De griffier, De voorzitter,
(J.H. Luggenhorst) (J.P.M. Kooijmans)
Afschriften zijn aangetekend per post verzonden op 15 oktober 2009
Tegen deze uitspraak kunnen beide partijen binnen zes weken na de verzenddatum beroep in cassatie instellen bij
de Hoge Raad der Nederlanden (belastingkamer),
Postbus 20303,
2500 EH Den Haag.
Daarbij moet het volgende in acht worden genomen:
1 - bij het beroepschrift wordt een afschrift van deze uitspraak overgelegd;
2 - het beroepschrift moet ondertekend zijn en ten minste het volgende vermelden:
a. de naam en het adres van de indiener;
b. de dagtekening;
c. een omschrijving van de uitspraak waartegen het beroep in cassatie is gericht;
d. de gronden van het beroep in cassatie.

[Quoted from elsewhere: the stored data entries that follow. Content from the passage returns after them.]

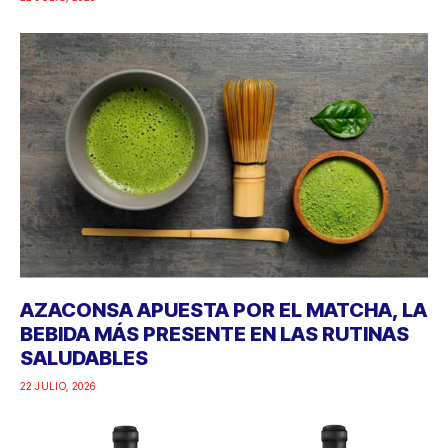
AZACONSA APUESTA POR EL MATCHA, LA
BEBIDA MÁS PRESENTE EN LAS RUTINAS
SALUDABLES
22 JULIO, 2026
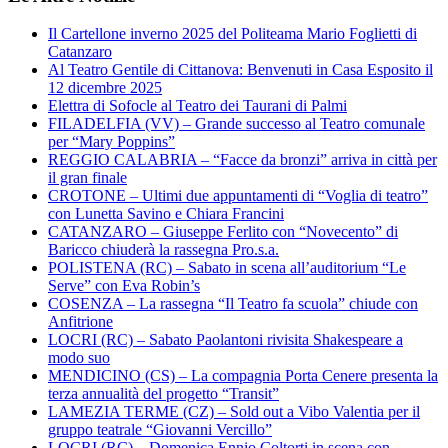
Il Cartellone inverno 2025 del Politeama Mario Foglietti di
Catanzaro
Al Teatro Gentile di Cittanova: Benvenuti in Casa Esposito il
12 dicembre 2025
Elettra di Sofocle al Teatro dei Taurani di Palmi
FILADELFIA (VV) – Grande successo al Teatro comunale
per “Mary Poppins”
REGGIO CALABRIA – “Facce da bronzi” arriva in città per
il gran finale
CROTONE – Ultimi due appuntamenti di “Voglia di teatro”
con Lunetta Savino e Chiara Francini
CATANZARO – Giuseppe Ferlito con “Novecento” di
Baricco chiuderà la rassegna Pro.s.a.
POLISTENA (RC) – Sabato in scena all’auditorium “Le
Serve” con Eva Robin’s
COSENZA – La rassegna “Il Teatro fa scuola” chiude con
Anfitrione
LOCRI (RC) – Sabato Paolantoni rivisita Shakespeare a
modo suo
MENDICINO (CS) – La compagnia Porta Cenere presenta la
terza annualità del progetto “Transit”
LAMEZIA TERME (CZ) – Sold out a Vibo Valentia per il
gruppo teatrale “Giovanni Vercillo”
LOCRI (RC) – Domenica Ennio Coltorti in scena con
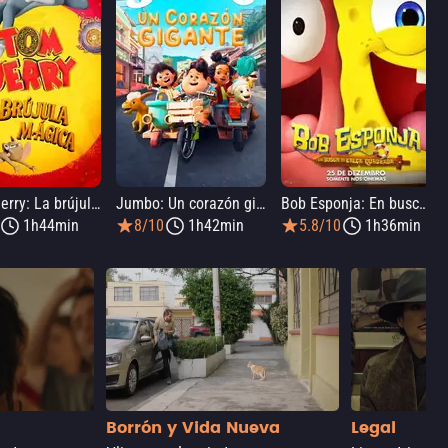
Tom y Jerry: La brújula mágica
Jumbo: Un corazón gigante
Bob Esponja: En busca de los pantalones cuadrados
1h44min
8/10
1h42min
5.8/10
1h36min
Borrón y Vida Nueva
Legal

Voor het instellen van beroep in cassatie is griffierecht verschuldigd. Na het instellen van beroep in cassatie ontvangt de indiener een nota griffierecht van de griffier van de Hoge Raad.
In het cassatieberoepschrift kan de Hoge Raad verzocht worden om de wederpartij te veroordelen in de proceskosten.